| Activity |
What is needed is an exact repeat of the lines from the line containing "Wrap output in <instances>...</instances>. Mask left" through the final line of the entries below, and nothing else.

Saved data entries
++++++++++++++++++++
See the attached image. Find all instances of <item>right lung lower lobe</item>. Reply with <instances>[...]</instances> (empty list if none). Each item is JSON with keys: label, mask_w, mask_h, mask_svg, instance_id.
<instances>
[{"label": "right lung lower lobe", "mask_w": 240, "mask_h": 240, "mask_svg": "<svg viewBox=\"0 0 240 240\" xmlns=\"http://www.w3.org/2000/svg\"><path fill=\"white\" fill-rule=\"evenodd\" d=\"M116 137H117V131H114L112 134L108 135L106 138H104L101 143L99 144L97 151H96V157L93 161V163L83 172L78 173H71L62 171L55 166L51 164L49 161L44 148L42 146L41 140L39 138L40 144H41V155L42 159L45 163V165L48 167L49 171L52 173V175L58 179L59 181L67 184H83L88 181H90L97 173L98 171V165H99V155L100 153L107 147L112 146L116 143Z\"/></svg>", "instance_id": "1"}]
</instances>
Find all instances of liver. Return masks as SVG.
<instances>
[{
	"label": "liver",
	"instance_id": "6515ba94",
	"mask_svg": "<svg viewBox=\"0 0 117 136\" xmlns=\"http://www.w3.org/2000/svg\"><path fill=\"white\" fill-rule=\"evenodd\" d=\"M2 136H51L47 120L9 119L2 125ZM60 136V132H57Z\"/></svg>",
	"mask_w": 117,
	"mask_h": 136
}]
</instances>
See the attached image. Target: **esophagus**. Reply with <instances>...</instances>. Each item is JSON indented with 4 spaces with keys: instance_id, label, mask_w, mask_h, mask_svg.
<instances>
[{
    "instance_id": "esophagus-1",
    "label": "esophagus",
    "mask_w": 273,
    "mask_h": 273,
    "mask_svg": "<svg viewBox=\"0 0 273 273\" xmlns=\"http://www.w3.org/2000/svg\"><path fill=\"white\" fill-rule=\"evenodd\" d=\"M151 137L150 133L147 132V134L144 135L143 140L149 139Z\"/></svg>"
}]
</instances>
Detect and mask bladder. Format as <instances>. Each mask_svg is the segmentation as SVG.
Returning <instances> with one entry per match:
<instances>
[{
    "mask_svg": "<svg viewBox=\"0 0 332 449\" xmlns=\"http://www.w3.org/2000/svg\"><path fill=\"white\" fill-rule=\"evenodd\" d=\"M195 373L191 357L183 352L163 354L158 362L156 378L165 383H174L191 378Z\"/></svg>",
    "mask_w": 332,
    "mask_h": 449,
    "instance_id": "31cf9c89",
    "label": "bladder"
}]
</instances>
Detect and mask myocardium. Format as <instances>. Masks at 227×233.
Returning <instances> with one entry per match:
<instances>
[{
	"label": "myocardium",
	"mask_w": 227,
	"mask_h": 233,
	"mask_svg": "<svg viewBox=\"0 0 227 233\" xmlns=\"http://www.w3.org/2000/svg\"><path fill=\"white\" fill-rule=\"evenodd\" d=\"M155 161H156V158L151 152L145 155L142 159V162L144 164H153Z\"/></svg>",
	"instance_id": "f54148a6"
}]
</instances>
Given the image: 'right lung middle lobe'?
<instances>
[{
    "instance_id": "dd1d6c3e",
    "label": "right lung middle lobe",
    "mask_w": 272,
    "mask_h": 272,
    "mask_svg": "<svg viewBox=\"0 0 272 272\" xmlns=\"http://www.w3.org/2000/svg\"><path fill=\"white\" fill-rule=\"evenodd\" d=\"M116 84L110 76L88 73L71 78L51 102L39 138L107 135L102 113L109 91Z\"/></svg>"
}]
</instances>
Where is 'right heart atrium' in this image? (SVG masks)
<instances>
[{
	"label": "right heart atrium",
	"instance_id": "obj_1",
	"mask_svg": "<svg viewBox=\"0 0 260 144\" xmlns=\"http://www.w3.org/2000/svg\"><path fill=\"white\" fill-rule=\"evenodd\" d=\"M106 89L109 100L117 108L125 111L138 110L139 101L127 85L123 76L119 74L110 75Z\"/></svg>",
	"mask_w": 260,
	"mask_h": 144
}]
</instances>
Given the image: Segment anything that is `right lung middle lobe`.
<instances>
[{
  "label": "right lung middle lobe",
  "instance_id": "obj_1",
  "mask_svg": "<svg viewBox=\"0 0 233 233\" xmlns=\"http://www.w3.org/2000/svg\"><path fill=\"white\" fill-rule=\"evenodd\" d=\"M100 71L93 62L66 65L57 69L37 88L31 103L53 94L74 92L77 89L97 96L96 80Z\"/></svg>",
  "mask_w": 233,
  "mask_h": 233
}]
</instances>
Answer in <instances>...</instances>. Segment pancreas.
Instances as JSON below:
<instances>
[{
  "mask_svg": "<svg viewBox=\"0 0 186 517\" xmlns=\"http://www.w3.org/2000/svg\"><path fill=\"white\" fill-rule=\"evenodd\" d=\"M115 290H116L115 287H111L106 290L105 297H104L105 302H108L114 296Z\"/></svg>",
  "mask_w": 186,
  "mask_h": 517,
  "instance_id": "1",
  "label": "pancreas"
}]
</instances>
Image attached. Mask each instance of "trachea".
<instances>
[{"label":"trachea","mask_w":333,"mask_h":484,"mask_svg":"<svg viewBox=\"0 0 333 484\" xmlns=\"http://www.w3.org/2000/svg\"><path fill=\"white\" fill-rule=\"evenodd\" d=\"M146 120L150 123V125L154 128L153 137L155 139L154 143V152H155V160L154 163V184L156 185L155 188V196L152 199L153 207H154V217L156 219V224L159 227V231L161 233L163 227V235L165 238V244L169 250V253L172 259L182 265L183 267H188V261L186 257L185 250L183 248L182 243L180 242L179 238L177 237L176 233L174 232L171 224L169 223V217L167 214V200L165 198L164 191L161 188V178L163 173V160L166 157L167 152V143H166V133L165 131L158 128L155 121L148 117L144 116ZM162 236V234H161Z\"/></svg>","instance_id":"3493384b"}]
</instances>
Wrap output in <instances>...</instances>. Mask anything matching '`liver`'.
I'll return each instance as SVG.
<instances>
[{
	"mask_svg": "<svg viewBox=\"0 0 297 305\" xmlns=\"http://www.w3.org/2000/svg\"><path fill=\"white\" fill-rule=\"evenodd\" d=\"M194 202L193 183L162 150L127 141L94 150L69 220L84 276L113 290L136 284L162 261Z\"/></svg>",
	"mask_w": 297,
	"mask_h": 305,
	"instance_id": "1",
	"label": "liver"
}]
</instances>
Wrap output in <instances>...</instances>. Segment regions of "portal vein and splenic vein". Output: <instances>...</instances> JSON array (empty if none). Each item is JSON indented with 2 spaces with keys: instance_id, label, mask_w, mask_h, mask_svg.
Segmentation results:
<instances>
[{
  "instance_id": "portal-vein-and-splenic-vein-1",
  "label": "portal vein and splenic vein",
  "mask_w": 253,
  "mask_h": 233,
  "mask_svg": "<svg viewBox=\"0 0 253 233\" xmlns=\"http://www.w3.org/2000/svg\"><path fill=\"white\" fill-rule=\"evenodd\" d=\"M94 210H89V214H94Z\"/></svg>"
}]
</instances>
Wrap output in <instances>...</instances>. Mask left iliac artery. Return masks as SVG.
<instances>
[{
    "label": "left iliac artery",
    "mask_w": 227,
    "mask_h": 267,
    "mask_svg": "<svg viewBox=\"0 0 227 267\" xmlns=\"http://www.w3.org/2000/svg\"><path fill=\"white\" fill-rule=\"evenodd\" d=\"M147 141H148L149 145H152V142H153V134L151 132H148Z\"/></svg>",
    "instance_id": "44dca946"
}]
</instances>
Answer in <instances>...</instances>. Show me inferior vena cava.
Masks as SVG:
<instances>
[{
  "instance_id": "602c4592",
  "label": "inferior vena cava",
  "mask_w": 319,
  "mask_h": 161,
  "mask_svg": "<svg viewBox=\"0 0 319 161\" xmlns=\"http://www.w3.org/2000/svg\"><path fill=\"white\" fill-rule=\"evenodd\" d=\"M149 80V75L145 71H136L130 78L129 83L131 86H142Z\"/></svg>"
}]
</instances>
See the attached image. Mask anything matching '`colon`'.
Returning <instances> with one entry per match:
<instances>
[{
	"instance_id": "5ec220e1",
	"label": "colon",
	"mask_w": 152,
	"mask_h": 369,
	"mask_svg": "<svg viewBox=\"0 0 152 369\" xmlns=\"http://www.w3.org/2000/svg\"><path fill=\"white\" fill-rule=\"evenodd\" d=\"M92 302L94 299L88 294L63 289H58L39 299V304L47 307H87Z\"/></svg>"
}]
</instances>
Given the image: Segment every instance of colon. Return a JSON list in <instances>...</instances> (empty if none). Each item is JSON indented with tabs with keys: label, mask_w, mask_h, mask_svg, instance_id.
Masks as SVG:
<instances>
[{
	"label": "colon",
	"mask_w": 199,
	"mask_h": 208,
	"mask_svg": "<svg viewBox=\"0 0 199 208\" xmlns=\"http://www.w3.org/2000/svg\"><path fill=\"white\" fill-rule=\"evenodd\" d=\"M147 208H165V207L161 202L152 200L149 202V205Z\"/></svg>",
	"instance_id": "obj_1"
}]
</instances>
++++++++++++++++++++
| Written solution |
Wrap output in <instances>...</instances>. Mask left iliac artery. Return masks as SVG.
<instances>
[{
    "label": "left iliac artery",
    "mask_w": 227,
    "mask_h": 267,
    "mask_svg": "<svg viewBox=\"0 0 227 267\" xmlns=\"http://www.w3.org/2000/svg\"><path fill=\"white\" fill-rule=\"evenodd\" d=\"M147 141H148L149 145H152V142H153V134L151 132H148Z\"/></svg>",
    "instance_id": "44dca946"
}]
</instances>
Answer in <instances>...</instances>. Show me inferior vena cava.
Masks as SVG:
<instances>
[{
  "instance_id": "602c4592",
  "label": "inferior vena cava",
  "mask_w": 319,
  "mask_h": 161,
  "mask_svg": "<svg viewBox=\"0 0 319 161\" xmlns=\"http://www.w3.org/2000/svg\"><path fill=\"white\" fill-rule=\"evenodd\" d=\"M149 80V75L145 71H136L130 78L129 83L131 86H142Z\"/></svg>"
}]
</instances>
See the attached image. Mask anything matching '`colon`'.
Returning <instances> with one entry per match:
<instances>
[{
	"instance_id": "5ec220e1",
	"label": "colon",
	"mask_w": 152,
	"mask_h": 369,
	"mask_svg": "<svg viewBox=\"0 0 152 369\" xmlns=\"http://www.w3.org/2000/svg\"><path fill=\"white\" fill-rule=\"evenodd\" d=\"M92 302L94 299L88 294L63 289H58L39 299V304L47 307H87Z\"/></svg>"
}]
</instances>
Given the image: Segment every instance of colon. Return a JSON list in <instances>...</instances> (empty if none). Each item is JSON indented with tabs with keys: label, mask_w, mask_h, mask_svg, instance_id.
Masks as SVG:
<instances>
[{
	"label": "colon",
	"mask_w": 199,
	"mask_h": 208,
	"mask_svg": "<svg viewBox=\"0 0 199 208\" xmlns=\"http://www.w3.org/2000/svg\"><path fill=\"white\" fill-rule=\"evenodd\" d=\"M147 208H165V207L161 202L152 200L149 202V205Z\"/></svg>",
	"instance_id": "obj_1"
}]
</instances>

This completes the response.